FRANCO SBAFFIPRODUCT MANAGER + ENGINEER

TASKPRIORITY AI • SHIPPED 2026

AI-Powered Task Prioritization System

Role

AI Product Manager & Technical Owner

Timeline

March 2026

Team

Individual project

Skills

AI Product Management, ML System Design, Platform Architecture, Feature Definition, Product Strategy, System Design

Overview

Designing an AI system to improve task prioritization and execution focus

Modern product execution generates a constant stream of tasks, deadlines, and competing priorities, making it difficult to consistently focus on what matters most. I wanted to explore how machine learning could help transform raw task data into actionable insights, supporting better decision-making and improving execution clarity.

Through this project, I defined and built an AI-powered prioritization system that analyzes task attributes and predicts urgency and execution priority. The goal was not just to apply machine learning, but to design a product feature that integrates seamlessly into a real workflow, helping users focus on the most impactful work while maintaining a scalable and reliable system foundation.

Problem

When growing workloads outpace human prioritization

As products scale, the number of tasks, decisions, and execution paths increases rapidly, making it harder to consistently identify what requires immediate attention. Prioritization becomes dependent on manual judgment, which introduces variability, cognitive overload, and execution inefficiencies. Without structured decision support, critical tasks may be delayed while lower-impact work consumes valuable time and resources.

This creates an opportunity to apply machine learning not as a replacement for human decision-making, but as a supporting system that can analyze patterns, identify risk signals, and provide clearer execution guidance. A well-designed AI prioritization layer can help transform fragmented task data into actionable insights, enabling more focused execution and improving overall system reliability and productivity.

Execution challenges in complex product environments

As task volume increases, maintaining clear execution focus becomes increasingly difficult without structured prioritization support.

Lack of intelligent systems to support decision-making

Most task management systems store information but do not actively assist users in interpreting it or identifying execution risks.

Solution

There is no reliable and scalable way to prioritize tasks as workloads grow.

Most task systems capture information, but they don't help users decide what to do next. As task volume increases, prioritization becomes manual, inconsistent, and heavily dependent on individual judgment—creating execution drift and avoidable risk.

PAIN POINTS

1. Prioritization doesn't scale

As tasks accumulate across initiatives and teams, it becomes harder to distinguish urgent work from important work. People fall back on "what feels urgent" instead of what drives outcomes.

2. Risk signals are invisible

Deadlines, blockers, ownership gaps, and historical patterns contain strong risk indicators—but they aren't surfaced in a way that supports real-time decision-making.

Key Insight: Teams already "hack" prioritization by using spreadsheets, personal heuristics, or ad-hoc prompts to summarize what matters—proving the need for a built-in prioritization layer.

Impact

AI-driven prioritization enables more focused and reliable execution.

By introducing an intelligent prioritization layer, the system transforms static task data into actionable execution guidance. Instead of manually evaluating urgency, users can rely on structured priority signals, reducing cognitive load and improving decision consistency.

This approach establishes a more structured and reliable execution environment, where prioritization is informed by objective system signals rather than reactive judgment. By surfacing urgency and risk indicators early, the system helps prevent execution drift and ensures that critical work receives timely attention. This allows users to maintain clearer focus and reduces the operational friction associated with constantly reassessing priorities.
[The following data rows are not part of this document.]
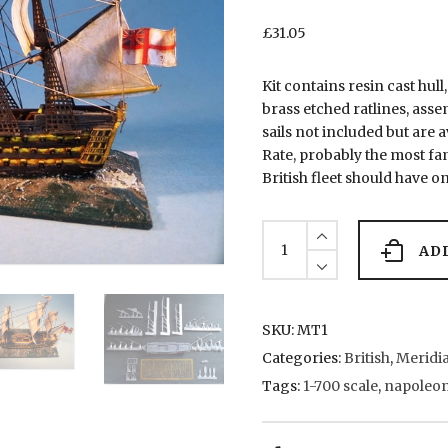
£
31.05
Kit contains resin cast hull
brass etched ratlines, asse
sails not included but are 
Rate, probably the most fa
British fleet should have on
MT1
HMS
AD
Victory
quantity
SKU:
MT1
Categories:
British
,
Meridia
Tags:
1-700 scale
,
napoleon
From a product perspective, the prioritization layer creates a foundation for scalable decision support as the platform grows. Instead of increasing complexity alongside task volume, the system becomes more effective over time by leveraging accumulated data. This demonstrates how integrating machine learning into core product workflows can improve reliability, support better decision-making, and enable more sustainable and predictable execution.

RESOLUTION

Designing AI features requires aligning technical capability with product value.

This project reinforced that successful AI products are not defined by model complexity, but by how effectively they support real user decisions. Defining the prioritization system required identifying meaningful signals, designing clear system boundaries, and ensuring that AI outputs were reliable, interpretable, and integrated into the product workflow.

By taking full ownership of both product definition and system design, I developed a stronger ability to translate machine learning capabilities into scalable product features. This experience strengthened my approach to building AI-driven systems that improve execution clarity, support user decision-making, and create long-term platform value through thoughtful architecture and product design.

What I learned

I learned that effective AI features depend more on defining the right signals and system integration than on model complexity. The real value comes from supporting clear, reliable decision-making within the product workflow.

How this shapes my approach

This experience shaped my approach to focus on designing AI systems that are reliable, scalable, and deeply integrated into the product. I prioritize using machine learning to enhance user decisions and improve execution clarity as products grow.